La pétition lancée par Philippe Ferland demande la fusion entre la municipalité de Maricourt et le Canton de Valcourt ou Racine « selon ce qui sera le plus avantageux pour les citoyens ». (photo : Sébastien Michon – Le Val-Ouest)

« Les chiffres parlent d’eux-mêmes. Nous sommes l’une des plus petites municipalités et nous sommes la plus imposée. Ne sommes plus assez de gens pour faire face aux dépenses que nous avons à Maricourt », croit-il.

« Nous sommes l’une des plus petites municipalités et nous sommes la plus imposée. Ne sommes plus assez de gens pour faire face aux dépenses que nous avons à Maricourt », croit le Maricourtois Philippe Ferland qui a démarré la pétition. (photo : Sébastien Michon – Le Val-Ouest)

Le maire comprend la grogne

Le maire de Maricourt, Jean-Luc Beauchemin, affirme très bien comprendre la grogne de ses concitoyens, étant lui-même un contribuable. Selon lui, la préparation du budget 2024 a été réalisée dans les règles de l’art. « Je suis très serein sur la façon dont on a fait le calcul. Il n’y a pas d’abus. Tout s’explique. Mais ça ne veut pas dire que les gens vont être réceptifs aux explications. »

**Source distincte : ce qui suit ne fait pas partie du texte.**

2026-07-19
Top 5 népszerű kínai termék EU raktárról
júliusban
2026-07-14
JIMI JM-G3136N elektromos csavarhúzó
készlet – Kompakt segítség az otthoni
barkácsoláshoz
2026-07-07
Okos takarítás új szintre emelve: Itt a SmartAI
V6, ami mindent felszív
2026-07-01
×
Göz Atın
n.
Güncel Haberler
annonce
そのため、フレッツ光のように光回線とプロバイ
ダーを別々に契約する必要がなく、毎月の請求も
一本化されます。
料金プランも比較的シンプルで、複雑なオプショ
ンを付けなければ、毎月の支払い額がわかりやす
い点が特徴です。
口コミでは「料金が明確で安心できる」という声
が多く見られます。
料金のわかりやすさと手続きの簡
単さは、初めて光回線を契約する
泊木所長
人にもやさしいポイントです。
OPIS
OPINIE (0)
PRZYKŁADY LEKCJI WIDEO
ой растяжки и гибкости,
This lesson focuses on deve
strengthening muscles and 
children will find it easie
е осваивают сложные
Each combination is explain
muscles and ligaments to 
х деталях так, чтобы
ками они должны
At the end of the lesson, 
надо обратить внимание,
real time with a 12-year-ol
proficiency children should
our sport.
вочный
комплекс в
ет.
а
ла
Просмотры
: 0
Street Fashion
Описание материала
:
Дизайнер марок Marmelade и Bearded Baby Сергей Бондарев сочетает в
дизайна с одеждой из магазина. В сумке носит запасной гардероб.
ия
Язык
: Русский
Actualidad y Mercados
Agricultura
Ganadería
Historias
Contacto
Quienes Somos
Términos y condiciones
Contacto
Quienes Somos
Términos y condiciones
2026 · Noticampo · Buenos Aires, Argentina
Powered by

Le principal poste budgétaire de sa petite municipalité est l’entretien des chemins. Selon lui, l’enjeu principal est là. « Ça fait plusieurs années qu’il n’y a pas eu d’amour sur nos chemins. L’ancien maire [Daniel Gélineau] a dû augmenter les taxes pour ça, il y a deux ans. Nous payons pour le temps où les administrations précédentes n’ont pas investi et ont gardé les taxes très basses. »

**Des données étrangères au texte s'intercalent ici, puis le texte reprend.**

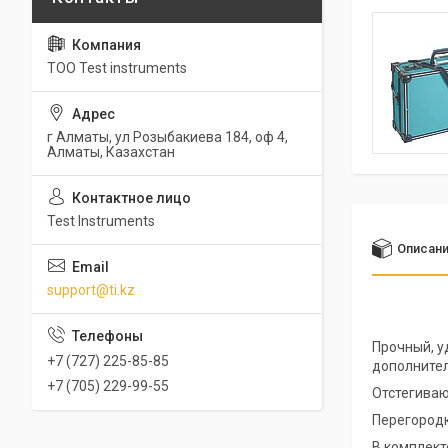
ТОО Test instruments
г Алматы, ул Розыбакиева 184, оф 4,
Алматы, Казахстан
Test Instruments
Описан
support@ti.kz
Прочный, у
+7 (727) 225-85-85
дополнител
+7 (705) 229-99-55
Отстегива
Перегородк
В комплект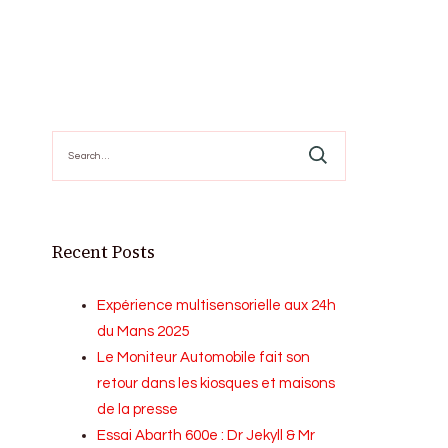
Search
for:
Recent Posts
Expérience multisensorielle aux 24h
du Mans 2025
Le Moniteur Automobile fait son
retour dans les kiosques et maisons
de la presse
Essai Abarth 600e : Dr Jekyll & Mr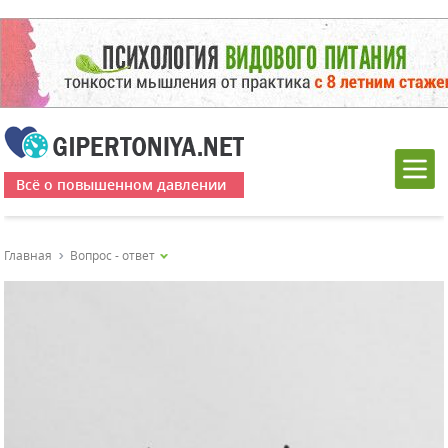
Всё о повышенном давлении
Главная
Вопрос - ответ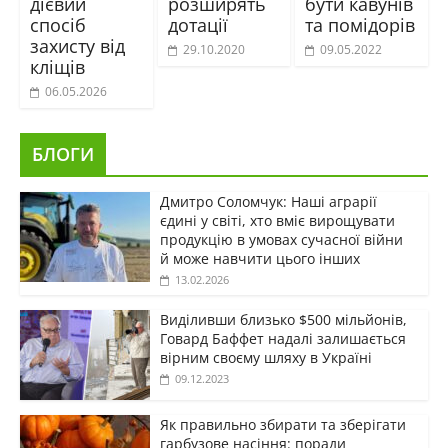
дієвий
розширять
бути кавунів
спосіб
дотації
та помідорів
захисту від
29.10.2020
09.05.2022
кліщів
06.05.2026
БЛОГИ
Дмитро Соломчук: Наші аграрії
єдині у світі, хто вміє вирощувати
продукцію в умовах сучасної війни
й може навчити цього інших
13.02.2026
Виділивши близько $500 мільйонів,
Говард Баффет надалі залишається
вірним своєму шляху в Україні
09.12.2023
Як правильно збирати та зберігати
гарбузове насіння: поради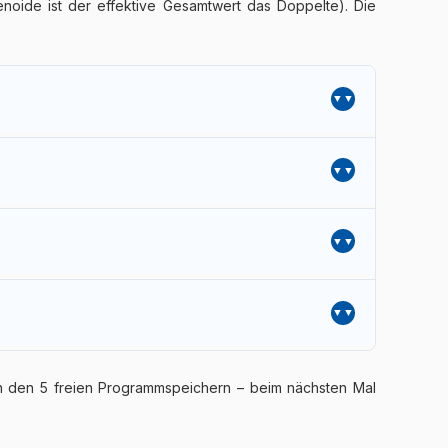
noide ist der effektive Gesamtwert das Doppelte). Die
▼
▼
gsempfehlung
▼
ngsempfehlung
▼
Stunden
andlung veränderbar. Diese Programme sind keine
10 Stunden
n den 5 freien Programmspeichern – beim nächsten Mal
–6 Stunden
Stunden
0–45 Minuten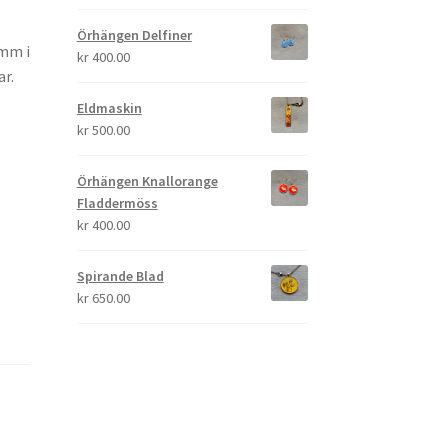
Örhängen Delfiner
 mm i
kr
400.00
ar.
Eldmaskin
kr
500.00
Örhängen Knallorange
Fladdermöss
kr
400.00
Spirande Blad
kr
650.00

« Je suis très serein sur la façon dont on a fait le calcul du budget municipal. Il n’y a pas d’abus. Tout s’explique», déclare Jean-Luc Beauchemin, maire de Maricourt. (crédit photo : municipalité de Maricourt)

Points de vue des maires du Canton de Valcourt et de Racine

Questionné par le Val-Ouest, le maire du Canton de Valcourt, Patrice Desmarais, confirme être au courant de la démarche. A-t-il une ouverture vis-à-vis d’une idée comme celle-là? « S’il y a une demande, c’est sûr qu’on va y porter attention. Mais je ne peux pas me prononcer si le Canton accepterait ou non. Ça demande quand même des démarches et des études importantes. Il y a beaucoup de choses à considérer. Mais on ne peut pas non plus fermer la porte sans avoir étudié le dossier. »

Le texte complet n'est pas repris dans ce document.